If a line in the entries includes "disanjem", show that line.
Record extracts below:
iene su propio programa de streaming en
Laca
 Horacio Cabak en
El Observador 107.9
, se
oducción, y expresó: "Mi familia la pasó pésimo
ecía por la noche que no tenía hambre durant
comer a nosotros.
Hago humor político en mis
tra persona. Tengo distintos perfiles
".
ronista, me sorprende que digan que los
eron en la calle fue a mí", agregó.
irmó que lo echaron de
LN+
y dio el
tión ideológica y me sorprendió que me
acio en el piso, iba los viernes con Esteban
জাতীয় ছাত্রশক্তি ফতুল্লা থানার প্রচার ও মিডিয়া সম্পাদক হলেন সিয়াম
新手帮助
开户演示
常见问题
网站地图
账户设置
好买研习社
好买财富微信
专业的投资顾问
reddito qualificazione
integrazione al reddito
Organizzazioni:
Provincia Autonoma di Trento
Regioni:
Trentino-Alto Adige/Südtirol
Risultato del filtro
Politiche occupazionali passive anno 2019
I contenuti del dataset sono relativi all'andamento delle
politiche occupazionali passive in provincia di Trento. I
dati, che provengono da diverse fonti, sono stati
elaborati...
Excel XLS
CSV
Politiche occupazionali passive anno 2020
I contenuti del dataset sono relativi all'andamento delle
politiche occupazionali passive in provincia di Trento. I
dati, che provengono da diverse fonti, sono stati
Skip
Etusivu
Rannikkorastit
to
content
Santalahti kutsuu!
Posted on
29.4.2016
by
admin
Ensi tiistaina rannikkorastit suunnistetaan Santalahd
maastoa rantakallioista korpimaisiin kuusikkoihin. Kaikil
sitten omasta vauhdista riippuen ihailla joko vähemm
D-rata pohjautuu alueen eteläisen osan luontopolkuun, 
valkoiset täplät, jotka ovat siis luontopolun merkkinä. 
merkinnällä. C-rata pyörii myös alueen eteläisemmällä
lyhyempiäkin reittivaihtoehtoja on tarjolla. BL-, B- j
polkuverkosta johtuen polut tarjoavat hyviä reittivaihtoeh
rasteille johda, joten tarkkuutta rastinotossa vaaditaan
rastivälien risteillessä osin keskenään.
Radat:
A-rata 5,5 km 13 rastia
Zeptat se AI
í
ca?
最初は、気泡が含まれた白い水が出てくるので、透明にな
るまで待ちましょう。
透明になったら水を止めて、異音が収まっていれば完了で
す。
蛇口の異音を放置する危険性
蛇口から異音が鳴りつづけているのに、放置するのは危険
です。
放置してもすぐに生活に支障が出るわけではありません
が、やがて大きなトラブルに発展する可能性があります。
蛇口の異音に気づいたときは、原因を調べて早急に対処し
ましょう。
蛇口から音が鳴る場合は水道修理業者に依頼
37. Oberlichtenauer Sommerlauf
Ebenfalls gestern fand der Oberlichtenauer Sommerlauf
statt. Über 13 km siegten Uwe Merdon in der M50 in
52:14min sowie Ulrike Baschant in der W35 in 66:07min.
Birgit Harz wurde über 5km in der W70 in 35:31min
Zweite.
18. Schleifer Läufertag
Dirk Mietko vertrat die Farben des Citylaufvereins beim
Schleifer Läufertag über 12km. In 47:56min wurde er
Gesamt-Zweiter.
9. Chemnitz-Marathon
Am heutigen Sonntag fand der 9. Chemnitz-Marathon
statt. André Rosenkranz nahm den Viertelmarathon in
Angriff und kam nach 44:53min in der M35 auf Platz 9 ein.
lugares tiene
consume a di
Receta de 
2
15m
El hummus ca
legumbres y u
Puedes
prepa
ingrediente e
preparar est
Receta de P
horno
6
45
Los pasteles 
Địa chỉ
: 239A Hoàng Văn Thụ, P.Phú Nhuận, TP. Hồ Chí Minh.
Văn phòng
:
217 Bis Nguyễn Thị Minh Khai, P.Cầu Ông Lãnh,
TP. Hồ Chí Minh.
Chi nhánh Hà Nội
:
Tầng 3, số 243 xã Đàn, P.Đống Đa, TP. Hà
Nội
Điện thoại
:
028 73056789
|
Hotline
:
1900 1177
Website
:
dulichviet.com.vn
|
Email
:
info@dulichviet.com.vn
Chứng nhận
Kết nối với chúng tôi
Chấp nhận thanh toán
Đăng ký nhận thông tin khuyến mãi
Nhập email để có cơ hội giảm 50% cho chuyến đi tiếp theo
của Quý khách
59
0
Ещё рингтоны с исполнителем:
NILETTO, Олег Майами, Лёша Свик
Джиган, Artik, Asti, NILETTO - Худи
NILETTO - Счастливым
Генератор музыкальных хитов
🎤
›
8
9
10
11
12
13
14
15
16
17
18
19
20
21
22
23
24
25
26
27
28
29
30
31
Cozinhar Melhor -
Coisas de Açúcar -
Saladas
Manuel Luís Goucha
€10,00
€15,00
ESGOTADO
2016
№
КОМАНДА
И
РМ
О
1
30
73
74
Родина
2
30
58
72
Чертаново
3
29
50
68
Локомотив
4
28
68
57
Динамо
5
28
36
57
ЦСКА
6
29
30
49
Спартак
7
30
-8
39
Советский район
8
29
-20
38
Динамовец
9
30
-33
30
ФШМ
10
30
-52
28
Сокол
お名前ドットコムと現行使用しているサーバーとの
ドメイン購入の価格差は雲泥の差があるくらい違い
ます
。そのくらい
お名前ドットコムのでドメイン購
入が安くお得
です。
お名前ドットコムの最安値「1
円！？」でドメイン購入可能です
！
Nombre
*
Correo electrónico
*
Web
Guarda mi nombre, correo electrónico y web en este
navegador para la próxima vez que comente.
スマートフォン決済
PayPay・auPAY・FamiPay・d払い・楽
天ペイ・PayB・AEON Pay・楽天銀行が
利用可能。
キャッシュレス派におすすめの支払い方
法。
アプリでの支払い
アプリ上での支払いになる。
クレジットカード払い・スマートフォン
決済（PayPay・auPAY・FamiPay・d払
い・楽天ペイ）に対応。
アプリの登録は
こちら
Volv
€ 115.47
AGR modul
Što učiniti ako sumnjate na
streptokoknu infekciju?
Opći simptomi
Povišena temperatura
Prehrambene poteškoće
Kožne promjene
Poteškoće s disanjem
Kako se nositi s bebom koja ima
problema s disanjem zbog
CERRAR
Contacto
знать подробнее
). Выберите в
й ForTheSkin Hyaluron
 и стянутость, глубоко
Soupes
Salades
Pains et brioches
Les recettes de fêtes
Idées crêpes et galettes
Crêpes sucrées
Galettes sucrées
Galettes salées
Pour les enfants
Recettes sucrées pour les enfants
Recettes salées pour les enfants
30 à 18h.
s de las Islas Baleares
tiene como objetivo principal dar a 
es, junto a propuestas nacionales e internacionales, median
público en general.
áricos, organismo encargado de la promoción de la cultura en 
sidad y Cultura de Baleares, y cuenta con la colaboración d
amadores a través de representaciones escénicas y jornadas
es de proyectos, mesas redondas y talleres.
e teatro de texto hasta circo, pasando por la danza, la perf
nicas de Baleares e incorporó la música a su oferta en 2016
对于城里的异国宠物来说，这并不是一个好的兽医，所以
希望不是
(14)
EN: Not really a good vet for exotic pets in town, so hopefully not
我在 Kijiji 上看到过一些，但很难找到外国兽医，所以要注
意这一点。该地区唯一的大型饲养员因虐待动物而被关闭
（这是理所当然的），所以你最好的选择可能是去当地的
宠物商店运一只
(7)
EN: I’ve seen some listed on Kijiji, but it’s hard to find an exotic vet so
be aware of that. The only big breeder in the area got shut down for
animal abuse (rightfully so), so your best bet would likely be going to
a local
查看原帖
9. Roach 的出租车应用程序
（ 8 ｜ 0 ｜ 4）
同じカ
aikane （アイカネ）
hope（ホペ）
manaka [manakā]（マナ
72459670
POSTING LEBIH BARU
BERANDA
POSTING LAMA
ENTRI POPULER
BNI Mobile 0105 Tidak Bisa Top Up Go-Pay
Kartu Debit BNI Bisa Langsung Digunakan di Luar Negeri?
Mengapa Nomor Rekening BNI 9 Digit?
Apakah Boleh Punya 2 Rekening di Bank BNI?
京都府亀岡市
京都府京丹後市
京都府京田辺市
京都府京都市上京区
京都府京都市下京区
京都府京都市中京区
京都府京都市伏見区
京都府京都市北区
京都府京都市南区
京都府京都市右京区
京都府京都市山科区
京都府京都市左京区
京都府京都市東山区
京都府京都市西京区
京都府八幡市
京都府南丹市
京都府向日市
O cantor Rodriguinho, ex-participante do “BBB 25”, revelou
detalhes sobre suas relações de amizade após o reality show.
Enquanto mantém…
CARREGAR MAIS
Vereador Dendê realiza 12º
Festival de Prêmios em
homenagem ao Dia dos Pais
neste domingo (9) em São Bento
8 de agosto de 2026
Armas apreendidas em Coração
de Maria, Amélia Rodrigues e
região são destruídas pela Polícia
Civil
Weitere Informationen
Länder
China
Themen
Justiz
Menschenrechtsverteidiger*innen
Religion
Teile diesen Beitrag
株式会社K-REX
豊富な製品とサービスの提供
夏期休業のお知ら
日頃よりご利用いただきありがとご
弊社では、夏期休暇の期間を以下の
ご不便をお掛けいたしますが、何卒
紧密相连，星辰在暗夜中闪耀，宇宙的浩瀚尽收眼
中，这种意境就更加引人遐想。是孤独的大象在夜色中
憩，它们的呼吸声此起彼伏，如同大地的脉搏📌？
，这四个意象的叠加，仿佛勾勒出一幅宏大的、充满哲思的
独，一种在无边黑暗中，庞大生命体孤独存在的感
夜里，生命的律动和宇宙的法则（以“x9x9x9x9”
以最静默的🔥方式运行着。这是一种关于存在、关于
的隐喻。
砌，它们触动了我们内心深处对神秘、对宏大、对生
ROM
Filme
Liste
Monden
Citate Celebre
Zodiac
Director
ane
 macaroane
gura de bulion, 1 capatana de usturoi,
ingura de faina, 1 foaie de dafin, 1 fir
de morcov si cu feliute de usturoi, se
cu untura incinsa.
End of Record extracts.
Solution to the problem:
Poteškoće s disanjem
problema s disanjem zbog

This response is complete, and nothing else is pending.